Jury finds for CSX in FELA case

By Amelia Flood | Oct 15, 2010

Collignon Gunn

A Madison County jury awarded CSX Transportation a verdict Thursday evening in a Federal Employer's Liability Act (FELA) trial involving a former track supervisor.

Neither plaintiff Russell "Dewey" Aper nor defense counsel Richard Nash had comment following the verdict that came at about 4:25 p.m. after less than two hours of deliberations.

Aper, a track inspector, had sued CSX for allegedly failing to provide him with a safe work place.

The alleged failure, the plaintiff claims, led Aper to injure his back in October 2006.

CSX counters that Aper failed to take the proper care or call for help when he moved track parts that allegedly caused the injury.

According to statements made at the trial's opening and in video deposition testimony from economist Leroy Grossman, the plaintiff sought damages topping $500,000, including fringe benefits and lost wages.

The trial opened Tuesday with a day of jury selection.

Wednesday saw Aper's testimony and deposition testimony.

The start of the trial's second day of testimony was delayed until 10 a.m. as attorneys worked out jury instructions with Circuit Judge Dennis Ruth.

Aper's former supervisor, Chad Broski of Elk Park, Minn., took the stand to open the defense case.

Broski testified about CSX's emphasis on safety.

"That safety culture was the utmost from the first thing when you got in in the morning," Broski said. "The most important thing was for the employees to go home safely. We were a family."

Broski said that the railroad had daily and monthly safety meetings and that employees were free to call for help or to stop work they did not believe they could safely do.

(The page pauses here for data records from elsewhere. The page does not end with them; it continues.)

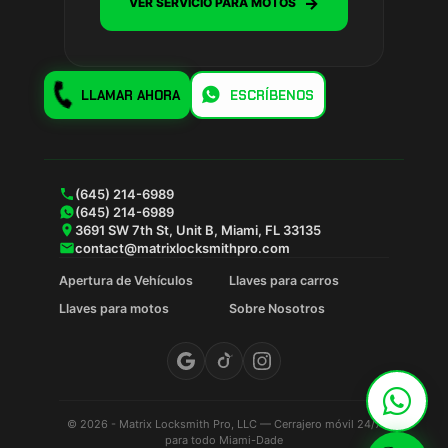
→
VER SERVICIO PARA MOTOS
LLAMAR AHORA
ESCRÍBENOS
(645) 214-6989
(645) 214-6989
3691 SW 7th St, Unit B, Miami, FL 33135
contact@matrixlocksmithpro.com
Apertura de Vehículos
Llaves para carros
Llaves para motos
Sobre Nosotros
© 2026 - Matrix Locksmith Pro, LLC — Cerrajero móvil 24/7
para todo Miami-Dade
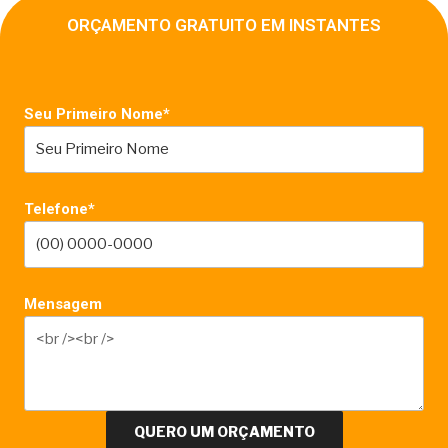
ORÇAMENTO GRATUITO EM INSTANTES
Seu Primeiro Nome*
Telefone*
Mensagem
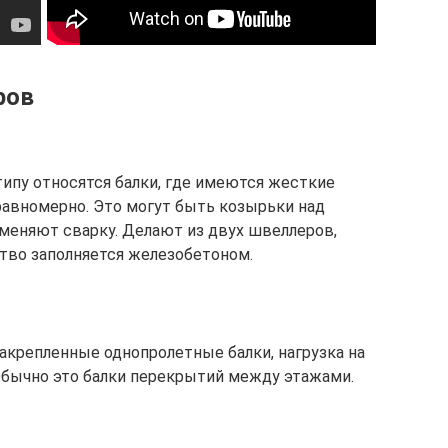
ров
типу относятся балки, где имеются жесткие
 равномерно. Это могут быть козырьки над
именяют сварку. Делают из двух швеллеров,
ство заполняется железобетоном.
репленные однопролетные балки, нагрузка на
Обычно это балки перекрытий между этажами.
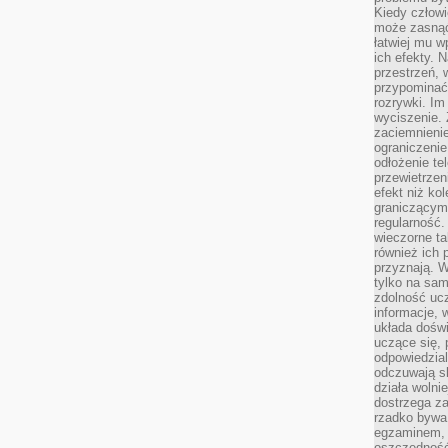
Kiedy człow
może zasnąć 
łatwiej mu 
ich efekty.
przestrzeń, 
przypominać
rozrywki. Im
wyciszenie.
zaciemnienie
ograniczenie
odłożenie te
przewietrzen
efekt niż ko
graniczącym 
regularność.
wieczorne ta
również ich 
przyznają. W
tylko na sam
zdolność uc
informacje, 
układa dośw
uczące się, 
odpowiedzia
odczuwają s
działa wolnie
dostrzega za
rzadko bywa
egzaminem, 
oszczędność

He said Aper knew the proper lifting techniques and that he was also aware he could call for help if needed.

Broski said he was not aware of Broski's more than 15-year history of back problems until a September 2006 incident when Aper injured his back and had to go for medical treatment.

Broski said that Aper returned to work saying he was fine and that he had the proper clearance from his doctor.

Aper reinjured his back under a month after the September incident.

Broski said he had told Aper upon his return to work after the first injury that he needed to use proper lifting techniques or machine aids if necessary.

"That we couldn't afford for himself to get injured," Broski said.

In her closing argument, plaintiff's attorney Amy Collignon Gunn stressed that CSX did not ask for a capacity evaluation after Aper's September accident, telling jurors it was proof the company did not ask the questions needed to ensure her client's safety.

"They don't question whether their employee can do the work," Gunn said. "You walk in with a slip and you're good to go."

Gunn took issue with Broski's surprise at Aper's history of back issues, using his own words of "stunned" as further evidence the company did not consider Aper's health.

"Do you get to stick your head in the sand?" Gunn asked. "Do you get to be 'stunned' when it's your duty under the law to assign employees work they are suited for?"

The plaintiff's attorney stressed that her client's injury had occurred at work and that CSX stipulated to that fact Oct. 13.

"He wasn't off playing hooky somewhere and he got hurt and now he's trying to blame it on the railroad," Gunn said. "It's not a culture in the railroad where you cannot do your job. The culture is to go do your job and that's what Dewey Aper was doing."

Defense counsel Nash told jurors his client didn't see it quite that way.

"Needless to say, we have an incredible and total disagreement about what the evidence showed," Nash said.

Nash told jurors his client had provided what the law required, "a reasonably safe work place."

"Not an absolutely safe place to work where no one gets hurt," Nash explained.

Nash pointed to Broski's testimony as evidence that the company had been concerned about Aper's condition and that he would have been provided any help he asked for.

Nash highlighted CSX's policy of allowing employees to use their own doctors to evaluate injuries, telling jurors that no worker would favor being forced to use a company doctor in that situation.

But by going to his own doctor, Aper allowed the company to go by that physician's word.

"We have a right to rely on what you're telling us," Nash said. "And we have a right to rely on what your doctor is telling us. What they are saying is that we should have taken his job away from him, one way or the other."

Nash pointed to Aper's own testimony that he had felt well enough to return to work after the September injury.

"At every turn, where he had an opportunity to stop the process from the time he returned to work he should have said something," Nash argued. "If he had complained at any time there would have been help on the way. Mr. Aper didn't give them that chance."

In her response, Gunn reiterated that CSX turned a blind eye to her client's needs.

"They stuck their head in the sand and the law does not allow them to do that," Gunn said. "Mr. Nash is trying to convince you that it's Dewey Aper's fault and the law does not allow that. This company continues to benefit from the backs of its workers including Dewey Aper."

Jury deliberations began at 3 p.m. after instructions from Ruth.

Ruth entered judgment in the case immediately following the 4:20 p.m. verdict.

Gunn indicated in a question to Ruth following the judgment's entry that she plans to possible file a motion for judgment notwithstanding the verdict.

Gunn and Ann Brockland represent Aper.

Nash represents CSX.

The case is Madison case number 07-L-562.